TL;DR:

  • Industry advisers are pushing back on the UK’s £500 million Sovereign AI Fund, arguing it tilts toward building domestic AI champions when the more immediate problem is low AI adoption inside UK firms.
  • Industry data suggests only about one in six UK businesses has adopted AI in core operations; SMEs cite cost, compliance and ROI uncertainty.
  • Vendors argue that “optionality” — the ability to switch between OpenAI, Anthropic, Google and domestic models — is a stronger long-term strategy than trying to replicate a full AI stack onshore.

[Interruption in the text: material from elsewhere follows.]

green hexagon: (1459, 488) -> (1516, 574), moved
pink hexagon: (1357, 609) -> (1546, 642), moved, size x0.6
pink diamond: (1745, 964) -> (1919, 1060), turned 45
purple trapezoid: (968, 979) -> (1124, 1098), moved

The fund has been presented as a tool for national resilience, but the critique from practitioners is that resilience without adoption is hollow. George Tziahanas of Archive360 warned that governments risk overextending on sovereignty while advances in commercial tools from abroad accelerate away.

The adoption gap, not the infrastructure gap

Tarek Nseir of consultancy Valliance was blunter, telling IT Brief the “UK’s real challenge is working with [US] providers to make sure the right infrastructure is in place for enterprises” rather than building national substitutes. He cited OpenAI pulling Stargate UK and the continuing debate over Palantir’s NHS work as evidence that the policy conversation is crowding out vendor-relationship management that could yield near-term productivity gains.

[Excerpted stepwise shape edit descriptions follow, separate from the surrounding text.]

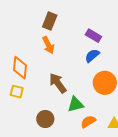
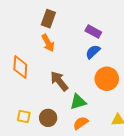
yellow square: (17, 92) -> (24, 117), moved
orange semicircle: (88, 122) -> (81, 123), moved

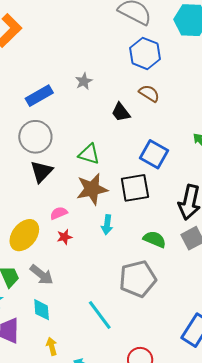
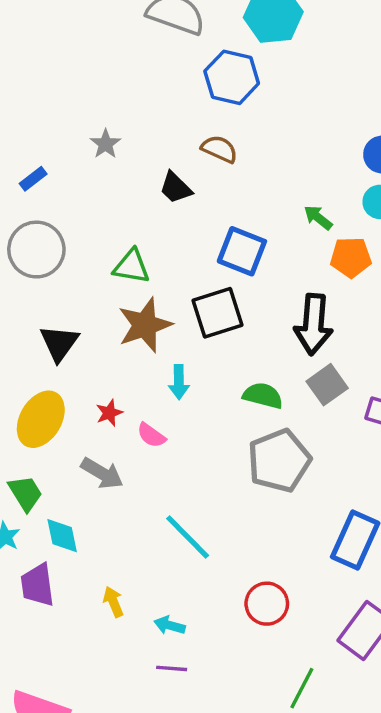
blue hexagon: (145, 53) -> (232, 77), moved
blue rectangle: (39, 96) -> (33, 179), size x0.6
black triangle: (41, 172) -> (59, 343), moved
pink semicircle: (59, 213) -> (151, 435), moved, turned -114
gray arrow: (42, 275) -> (102, 473), moved
gray pentagon: (138, 279) -> (279, 461), moved
cyan diamond: (42, 310) -> (62, 536), moved

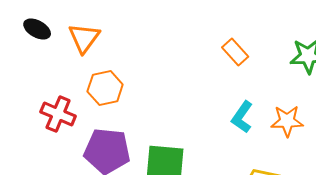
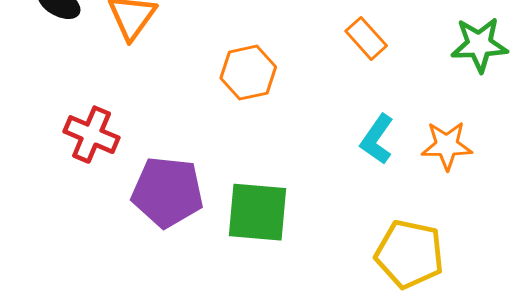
orange hexagon: (105, 88) -> (248, 73), moved

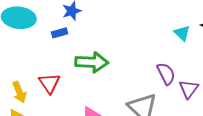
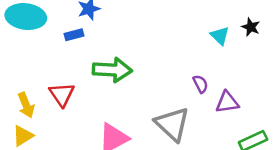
purple semicircle: (166, 74) -> (200, 84), size x0.7
purple triangle: (189, 89) -> (227, 102), turned 45

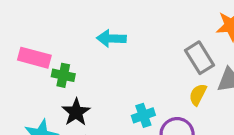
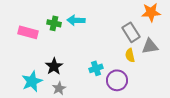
green cross: (63, 75) -> (54, 23), moved
yellow semicircle: (198, 95) -> (130, 55), turned -40

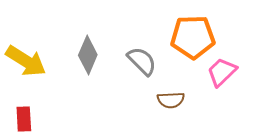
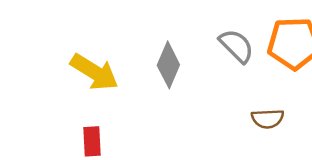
gray semicircle: (142, 61) -> (237, 46), moved

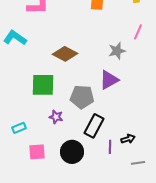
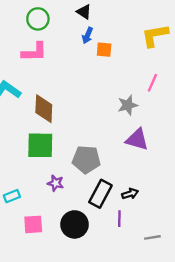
brown diamond: (65, 54) -> (44, 109), moved, turned 65
purple triangle: (109, 80) -> (137, 139), moved, turned 45
black arrow: (128, 139) -> (130, 194), moved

This matters because it maps directly onto the scepticism Resultsense has reported elsewhere: half of UK executives surveyed by Accenture now expect AI to cut net employment, and UK SMEs remain cautious about adoption. Building a domestic model ecosystem is expensive; closing an adoption gap is a different — and in the short term more tractable — policy problem.

Concentration risk is real, sovereignty is the wrong answer

The fund’s defenders argue, with some justification, that concentrated dependence on a handful of US compute and model providers is a supply-chain risk at state level. Recent reporting on Claude Mythos access negotiations between Anthropic and both the EU Commission (via Reuters) and UK banks (via The Guardian) underlines how much commercial gating sits with a small number of firms. But vendors are warning that strict localisation adds compliance complexity without guaranteeing the UK leapfrogs ahead on capability.

Looking forward

The fund’s first visible moves — an equity stake in Callosum, compute access for Prima Mente, Cosine, Cursive, Doubleword, Twig Bio and Odyssey — align more with the infrastructure-and-champions thesis than with the adoption-first critique. Watch for how much of the £282 million complementary R&D programme flows toward adoption-side problems (skills, procurement templates, SME-facing tooling) rather than model building. That ratio will indicate whether DSIT has heard the pushback.